Work order
Output the line containing "municipal PROMUNSA, forma", then every remaining line of the entries below, exactly as written and with no other text.

Given records
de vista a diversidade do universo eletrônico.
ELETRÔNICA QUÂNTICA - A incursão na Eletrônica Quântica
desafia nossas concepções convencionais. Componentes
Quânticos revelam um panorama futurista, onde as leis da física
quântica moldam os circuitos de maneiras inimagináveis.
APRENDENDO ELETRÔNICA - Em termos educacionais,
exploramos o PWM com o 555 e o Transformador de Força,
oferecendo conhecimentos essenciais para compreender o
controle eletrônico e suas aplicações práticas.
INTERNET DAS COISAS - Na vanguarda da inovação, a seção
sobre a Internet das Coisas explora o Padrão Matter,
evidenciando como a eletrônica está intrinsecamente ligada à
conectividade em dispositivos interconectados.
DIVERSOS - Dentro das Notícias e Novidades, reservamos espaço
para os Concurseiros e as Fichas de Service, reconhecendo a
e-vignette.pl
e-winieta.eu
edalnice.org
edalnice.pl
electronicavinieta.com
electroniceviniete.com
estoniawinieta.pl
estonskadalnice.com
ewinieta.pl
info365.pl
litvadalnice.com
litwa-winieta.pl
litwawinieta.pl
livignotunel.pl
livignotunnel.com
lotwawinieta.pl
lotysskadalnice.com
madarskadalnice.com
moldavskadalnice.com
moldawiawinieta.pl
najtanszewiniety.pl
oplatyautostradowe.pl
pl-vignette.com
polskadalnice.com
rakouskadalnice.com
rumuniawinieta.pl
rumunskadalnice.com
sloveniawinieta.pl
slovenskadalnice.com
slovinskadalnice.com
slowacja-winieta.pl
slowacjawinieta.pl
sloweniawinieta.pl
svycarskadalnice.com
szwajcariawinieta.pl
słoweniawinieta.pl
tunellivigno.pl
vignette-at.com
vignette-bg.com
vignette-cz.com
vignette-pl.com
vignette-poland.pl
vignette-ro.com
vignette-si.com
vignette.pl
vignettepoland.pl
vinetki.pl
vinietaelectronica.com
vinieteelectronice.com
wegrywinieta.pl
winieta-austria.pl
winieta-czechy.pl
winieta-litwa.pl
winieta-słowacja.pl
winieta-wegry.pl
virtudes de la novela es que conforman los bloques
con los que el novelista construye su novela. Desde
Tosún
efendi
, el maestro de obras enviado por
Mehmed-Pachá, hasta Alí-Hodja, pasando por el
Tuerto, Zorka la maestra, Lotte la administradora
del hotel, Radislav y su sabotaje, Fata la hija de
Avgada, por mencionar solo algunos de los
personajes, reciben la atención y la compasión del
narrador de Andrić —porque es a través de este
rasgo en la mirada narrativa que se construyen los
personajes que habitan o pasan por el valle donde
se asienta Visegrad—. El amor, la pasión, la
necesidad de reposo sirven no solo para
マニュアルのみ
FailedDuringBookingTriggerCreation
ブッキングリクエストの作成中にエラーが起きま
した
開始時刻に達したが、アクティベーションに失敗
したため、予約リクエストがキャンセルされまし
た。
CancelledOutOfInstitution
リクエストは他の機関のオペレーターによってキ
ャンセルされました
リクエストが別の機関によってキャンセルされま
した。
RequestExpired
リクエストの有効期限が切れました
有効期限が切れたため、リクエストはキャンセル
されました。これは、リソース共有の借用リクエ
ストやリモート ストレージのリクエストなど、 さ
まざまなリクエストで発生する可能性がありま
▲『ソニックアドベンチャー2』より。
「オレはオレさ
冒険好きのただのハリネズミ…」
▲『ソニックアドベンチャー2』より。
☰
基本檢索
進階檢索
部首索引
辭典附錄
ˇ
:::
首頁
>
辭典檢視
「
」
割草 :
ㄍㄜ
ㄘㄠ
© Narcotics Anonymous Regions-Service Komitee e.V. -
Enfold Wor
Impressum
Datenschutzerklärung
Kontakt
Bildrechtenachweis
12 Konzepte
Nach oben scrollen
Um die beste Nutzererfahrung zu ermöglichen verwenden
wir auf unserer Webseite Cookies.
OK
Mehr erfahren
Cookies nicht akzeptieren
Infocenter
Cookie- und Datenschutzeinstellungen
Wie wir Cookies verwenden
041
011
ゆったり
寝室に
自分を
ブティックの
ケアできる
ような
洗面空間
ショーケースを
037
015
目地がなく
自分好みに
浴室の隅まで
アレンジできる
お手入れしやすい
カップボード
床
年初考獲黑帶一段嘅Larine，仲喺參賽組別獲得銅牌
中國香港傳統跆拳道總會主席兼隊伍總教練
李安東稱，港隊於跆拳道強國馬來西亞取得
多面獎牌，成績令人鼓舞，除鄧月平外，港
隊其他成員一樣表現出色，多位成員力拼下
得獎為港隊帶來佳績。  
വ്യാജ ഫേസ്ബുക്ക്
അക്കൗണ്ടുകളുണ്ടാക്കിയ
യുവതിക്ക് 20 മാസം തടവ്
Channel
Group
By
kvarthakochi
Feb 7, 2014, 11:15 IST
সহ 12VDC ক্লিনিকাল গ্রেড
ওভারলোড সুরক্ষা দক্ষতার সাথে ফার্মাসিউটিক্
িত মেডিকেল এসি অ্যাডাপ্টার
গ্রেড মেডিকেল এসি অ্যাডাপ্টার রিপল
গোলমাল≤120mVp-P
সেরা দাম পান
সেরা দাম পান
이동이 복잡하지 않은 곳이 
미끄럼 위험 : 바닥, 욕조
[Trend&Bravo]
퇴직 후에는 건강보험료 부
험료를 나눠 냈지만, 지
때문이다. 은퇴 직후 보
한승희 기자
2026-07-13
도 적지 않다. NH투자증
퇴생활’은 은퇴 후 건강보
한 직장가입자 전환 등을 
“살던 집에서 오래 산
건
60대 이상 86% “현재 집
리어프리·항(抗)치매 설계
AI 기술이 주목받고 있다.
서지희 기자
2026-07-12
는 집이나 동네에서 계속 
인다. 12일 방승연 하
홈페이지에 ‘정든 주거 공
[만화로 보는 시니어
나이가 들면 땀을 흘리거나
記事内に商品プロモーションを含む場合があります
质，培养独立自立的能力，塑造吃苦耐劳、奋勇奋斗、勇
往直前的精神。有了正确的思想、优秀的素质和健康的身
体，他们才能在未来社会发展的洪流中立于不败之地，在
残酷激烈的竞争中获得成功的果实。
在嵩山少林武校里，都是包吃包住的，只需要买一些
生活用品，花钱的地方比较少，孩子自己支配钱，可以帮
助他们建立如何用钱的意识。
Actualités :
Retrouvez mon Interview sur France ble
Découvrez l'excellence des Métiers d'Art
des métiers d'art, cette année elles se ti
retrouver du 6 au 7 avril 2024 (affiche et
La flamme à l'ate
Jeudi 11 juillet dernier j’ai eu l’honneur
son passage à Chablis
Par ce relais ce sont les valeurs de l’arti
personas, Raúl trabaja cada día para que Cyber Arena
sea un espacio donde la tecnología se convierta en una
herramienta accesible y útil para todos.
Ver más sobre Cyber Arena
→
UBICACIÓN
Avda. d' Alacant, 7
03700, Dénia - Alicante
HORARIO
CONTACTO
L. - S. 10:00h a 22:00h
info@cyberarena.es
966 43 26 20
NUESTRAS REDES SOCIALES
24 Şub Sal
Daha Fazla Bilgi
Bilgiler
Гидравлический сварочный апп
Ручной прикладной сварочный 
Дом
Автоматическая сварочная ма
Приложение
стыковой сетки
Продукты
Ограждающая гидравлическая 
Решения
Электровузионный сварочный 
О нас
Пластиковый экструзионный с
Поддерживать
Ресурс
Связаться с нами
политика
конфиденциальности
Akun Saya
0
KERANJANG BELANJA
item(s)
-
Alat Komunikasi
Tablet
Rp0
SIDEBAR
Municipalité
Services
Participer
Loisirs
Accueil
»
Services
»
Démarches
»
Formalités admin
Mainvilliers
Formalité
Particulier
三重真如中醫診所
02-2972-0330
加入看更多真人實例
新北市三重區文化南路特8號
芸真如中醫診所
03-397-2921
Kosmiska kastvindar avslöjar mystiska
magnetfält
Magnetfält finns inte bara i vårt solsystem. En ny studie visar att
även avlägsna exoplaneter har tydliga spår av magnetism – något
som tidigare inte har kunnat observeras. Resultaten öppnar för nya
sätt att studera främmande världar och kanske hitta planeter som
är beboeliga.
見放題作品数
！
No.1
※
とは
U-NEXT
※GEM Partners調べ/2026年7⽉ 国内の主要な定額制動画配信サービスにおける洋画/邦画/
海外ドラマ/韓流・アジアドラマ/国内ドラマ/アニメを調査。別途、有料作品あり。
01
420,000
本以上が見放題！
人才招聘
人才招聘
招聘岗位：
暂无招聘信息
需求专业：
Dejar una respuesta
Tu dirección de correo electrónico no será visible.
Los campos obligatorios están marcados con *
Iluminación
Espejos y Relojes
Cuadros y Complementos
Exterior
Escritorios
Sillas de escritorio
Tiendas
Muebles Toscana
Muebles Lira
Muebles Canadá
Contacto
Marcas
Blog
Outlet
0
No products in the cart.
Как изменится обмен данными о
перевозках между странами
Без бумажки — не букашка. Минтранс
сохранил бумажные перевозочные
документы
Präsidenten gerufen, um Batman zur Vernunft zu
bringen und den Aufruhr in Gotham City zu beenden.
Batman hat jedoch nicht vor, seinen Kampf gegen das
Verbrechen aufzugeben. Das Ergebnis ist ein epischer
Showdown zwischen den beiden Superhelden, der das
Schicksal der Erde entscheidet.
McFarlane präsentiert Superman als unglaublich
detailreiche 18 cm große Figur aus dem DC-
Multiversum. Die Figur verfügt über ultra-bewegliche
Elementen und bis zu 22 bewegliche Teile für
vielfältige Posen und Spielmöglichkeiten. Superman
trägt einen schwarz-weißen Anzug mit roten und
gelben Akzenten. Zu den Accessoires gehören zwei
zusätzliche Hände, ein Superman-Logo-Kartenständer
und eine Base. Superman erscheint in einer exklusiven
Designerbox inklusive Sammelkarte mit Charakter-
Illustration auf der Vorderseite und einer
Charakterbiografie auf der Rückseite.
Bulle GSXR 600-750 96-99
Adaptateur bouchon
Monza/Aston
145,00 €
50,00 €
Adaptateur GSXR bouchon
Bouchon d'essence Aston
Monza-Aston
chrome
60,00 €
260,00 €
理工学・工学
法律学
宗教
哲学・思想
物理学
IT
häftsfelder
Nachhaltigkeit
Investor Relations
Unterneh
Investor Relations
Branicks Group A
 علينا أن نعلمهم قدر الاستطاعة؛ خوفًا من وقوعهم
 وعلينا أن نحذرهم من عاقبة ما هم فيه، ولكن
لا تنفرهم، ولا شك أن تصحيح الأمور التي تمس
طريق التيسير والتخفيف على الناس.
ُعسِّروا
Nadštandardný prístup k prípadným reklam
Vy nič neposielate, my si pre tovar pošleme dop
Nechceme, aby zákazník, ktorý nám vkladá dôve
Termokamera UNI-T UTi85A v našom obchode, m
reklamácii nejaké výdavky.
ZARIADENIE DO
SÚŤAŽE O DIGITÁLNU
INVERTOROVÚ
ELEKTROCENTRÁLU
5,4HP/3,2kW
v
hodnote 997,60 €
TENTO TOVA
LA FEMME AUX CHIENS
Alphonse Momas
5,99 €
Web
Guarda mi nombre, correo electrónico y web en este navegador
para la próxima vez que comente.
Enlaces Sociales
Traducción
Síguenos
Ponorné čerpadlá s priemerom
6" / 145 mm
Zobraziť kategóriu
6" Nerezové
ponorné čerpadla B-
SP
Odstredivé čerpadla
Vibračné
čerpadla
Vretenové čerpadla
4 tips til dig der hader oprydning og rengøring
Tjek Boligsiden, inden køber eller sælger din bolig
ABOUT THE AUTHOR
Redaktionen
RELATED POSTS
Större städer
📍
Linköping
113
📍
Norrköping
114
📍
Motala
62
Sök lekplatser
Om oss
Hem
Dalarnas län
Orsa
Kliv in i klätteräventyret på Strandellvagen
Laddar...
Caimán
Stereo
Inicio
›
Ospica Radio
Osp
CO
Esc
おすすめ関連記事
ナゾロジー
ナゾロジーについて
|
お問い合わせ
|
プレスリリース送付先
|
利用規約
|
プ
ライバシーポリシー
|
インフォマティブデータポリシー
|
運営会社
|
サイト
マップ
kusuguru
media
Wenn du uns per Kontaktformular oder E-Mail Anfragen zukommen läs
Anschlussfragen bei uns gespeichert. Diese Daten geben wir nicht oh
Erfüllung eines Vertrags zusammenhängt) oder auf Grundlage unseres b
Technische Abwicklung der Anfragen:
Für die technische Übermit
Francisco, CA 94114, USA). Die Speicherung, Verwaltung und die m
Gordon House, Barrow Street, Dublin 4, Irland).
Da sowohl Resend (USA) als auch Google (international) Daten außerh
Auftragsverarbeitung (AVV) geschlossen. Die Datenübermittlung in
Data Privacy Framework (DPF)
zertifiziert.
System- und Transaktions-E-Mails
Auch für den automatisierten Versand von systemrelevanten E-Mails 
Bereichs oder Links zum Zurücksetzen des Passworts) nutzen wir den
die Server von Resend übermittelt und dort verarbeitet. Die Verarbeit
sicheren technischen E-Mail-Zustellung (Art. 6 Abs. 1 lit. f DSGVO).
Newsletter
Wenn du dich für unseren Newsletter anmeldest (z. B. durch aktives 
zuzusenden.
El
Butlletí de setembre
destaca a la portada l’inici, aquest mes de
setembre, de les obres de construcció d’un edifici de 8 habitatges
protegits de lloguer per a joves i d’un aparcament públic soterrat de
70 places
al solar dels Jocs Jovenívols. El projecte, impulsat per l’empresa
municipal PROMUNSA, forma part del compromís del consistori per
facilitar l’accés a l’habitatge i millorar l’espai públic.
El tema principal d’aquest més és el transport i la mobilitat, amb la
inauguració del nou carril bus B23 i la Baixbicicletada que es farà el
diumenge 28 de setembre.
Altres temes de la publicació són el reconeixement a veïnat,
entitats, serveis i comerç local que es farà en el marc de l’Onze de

Exercise solution
municipal PROMUNSA, forma part del compromís del consistori per
facilitar l’accés a l’habitatge i millorar l’espai públic.
El tema principal d’aquest més és el transport i la mobilitat, amb la
inauguració del nou carril bus B23 i la Baixbicicletada que es farà el
diumenge 28 de setembre.
Altres temes de la publicació són el reconeixement a veïnat,
entitats, serveis i comerç local que es farà en el marc de l’Onze de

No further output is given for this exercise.